**AIM OF THE EXERCISE**. If a line of the data below contains the string "sciences", count it, then state the total alone.

- - -

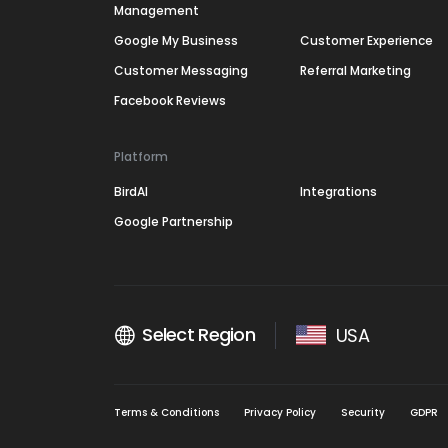
Management
Google My Business
Customer Experience
Customer Messaging
Referral Marketing
Facebook Reviews
Platform
BirdAI
Integrations
Google Partnership
Select Region
USA
Terms & Conditions
Privacy Policy
Security
GDPR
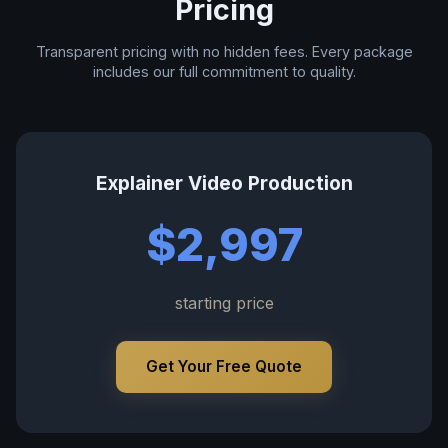
Pricing
Transparent pricing with no hidden fees. Every package
includes our full commitment to quality.
Explainer Video Production
$2,997
starting price
Get Your Free Quote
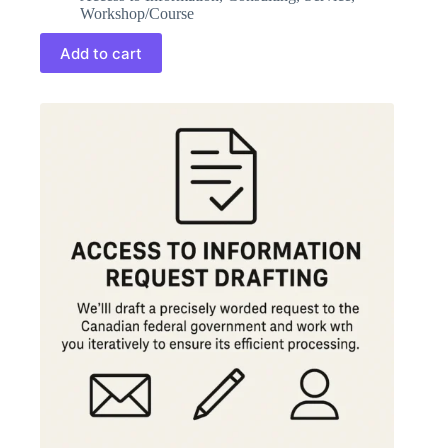
Workshop/Course
Add to cart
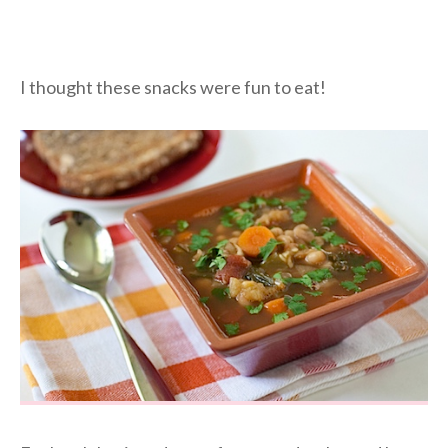
I thought these snacks were fun to eat!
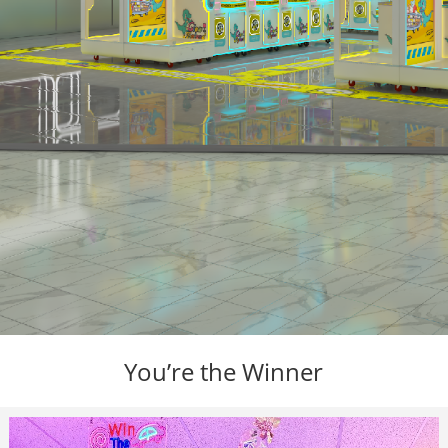
You’re the Winner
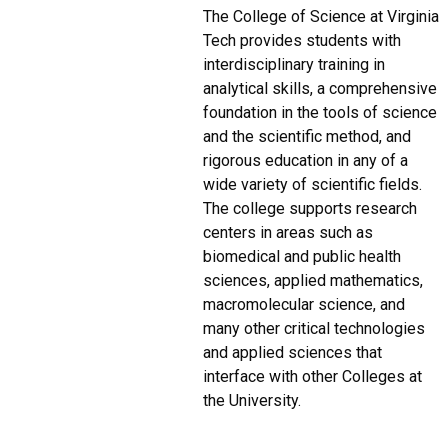
The College of Science at Virginia
Tech provides students with
interdisciplinary training in
analytical skills, a comprehensive
foundation in the tools of science
and the scientific method, and
rigorous education in any of a
wide variety of scientific fields.
The college supports research
centers in areas such as
biomedical and public health
sciences, applied mathematics,
macromolecular science, and
many other critical technologies
and applied sciences that
interface with other Colleges at
the University.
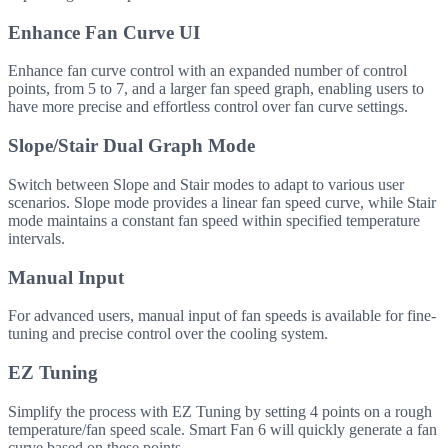
Enhance Fan Curve UI
Enhance fan curve control with an expanded number of control
points, from 5 to 7, and a larger fan speed graph, enabling users to
have more precise and effortless control over fan curve settings.
Slope/Stair Dual Graph Mode
Switch between Slope and Stair modes to adapt to various user
scenarios. Slope mode provides a linear fan speed curve, while Stair
mode maintains a constant fan speed within specified temperature
intervals.
Manual Input
For advanced users, manual input of fan speeds is available for fine-
tuning and precise control over the cooling system.
EZ Tuning
Simplify the process with EZ Tuning by setting 4 points on a rough
temperature/fan speed scale. Smart Fan 6 will quickly generate a fan
curve based on these points.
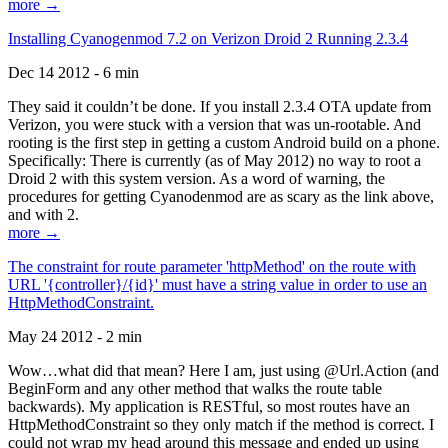
more →
Installing Cyanogenmod 7.2 on Verizon Droid 2 Running 2.3.4
Dec 14 2012 - 6 min
They said it couldn’t be done. If you install 2.3.4 OTA update from
Verizon, you were stuck with a version that was un-rootable. And
rooting is the first step in getting a custom Android build on a phone.
Specifically: There is currently (as of May 2012) no way to root a
Droid 2 with this system version. As a word of warning, the
procedures for getting Cyanodenmod are as scary as the link above,
and with 2.
more →
The constraint for route parameter 'httpMethod' on the route with
URL '{controller}/{id}' must have a string value in order to use an
HttpMethodConstraint.
May 24 2012 - 2 min
Wow…what did that mean? Here I am, just using @Url.Action (and
BeginForm and any other method that walks the route table
backwards). My application is RESTful, so most routes have an
HttpMethodConstraint so they only match if the method is correct. I
could not wrap my head around this message and ended up using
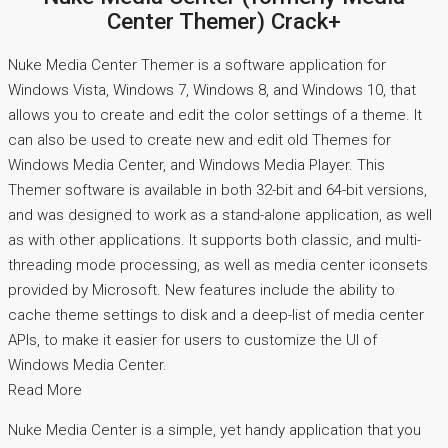
Center Themer) Crack+
Nuke Media Center Themer is a software application for
Windows Vista, Windows 7, Windows 8, and Windows 10, that
allows you to create and edit the color settings of a theme. It
can also be used to create new and edit old Themes for
Windows Media Center, and Windows Media Player. This
Themer software is available in both 32-bit and 64-bit versions,
and was designed to work as a stand-alone application, as well
as with other applications. It supports both classic, and multi-
threading mode processing, as well as media center iconsets
provided by Microsoft. New features include the ability to
cache theme settings to disk and a deep-list of media center
APIs, to make it easier for users to customize the UI of
Windows Media Center.
Read More
Nuke Media Center is a simple, yet handy application that you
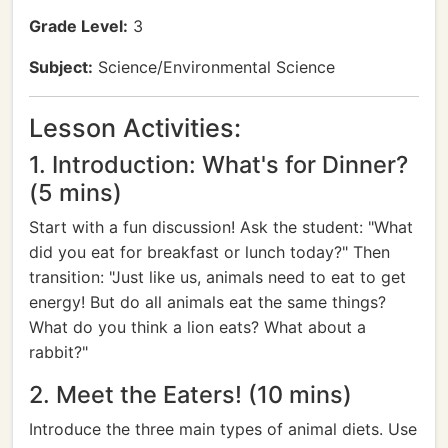
Grade Level:
3
Subject:
Science/Environmental Science
Lesson Activities:
1. Introduction: What's for Dinner?
(5 mins)
Start with a fun discussion! Ask the student: "What
did you eat for breakfast or lunch today?" Then
transition: "Just like us, animals need to eat to get
energy! But do all animals eat the same things?
What do you think a lion eats? What about a
rabbit?"
2. Meet the Eaters! (10 mins)
Introduce the three main types of animal diets. Use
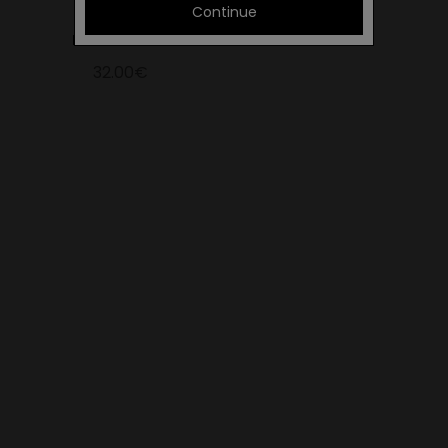
Continue
KIDDO YELLOW
32.00€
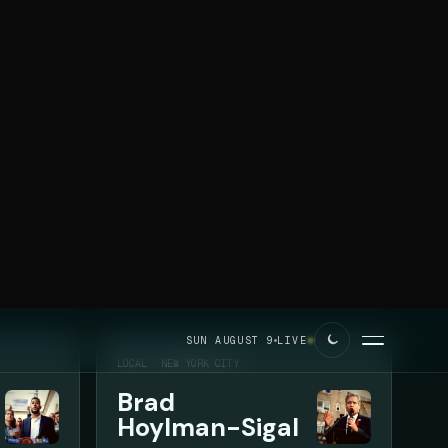
SUN AUGUST 9
LIVE
LOCAL
NEW YORK CITY
Brad
Hoylman-Sigal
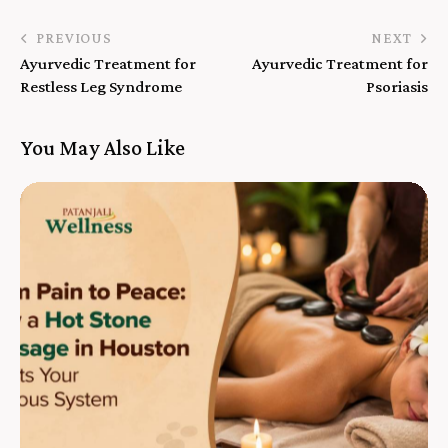
PREVIOUS
NEXT
Ayurvedic Treatment for
Ayurvedic Treatment for
Restless Leg Syndrome
Psoriasis
You May Also Like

- - -

**RESULT FOR THIS EXERCISE**. 2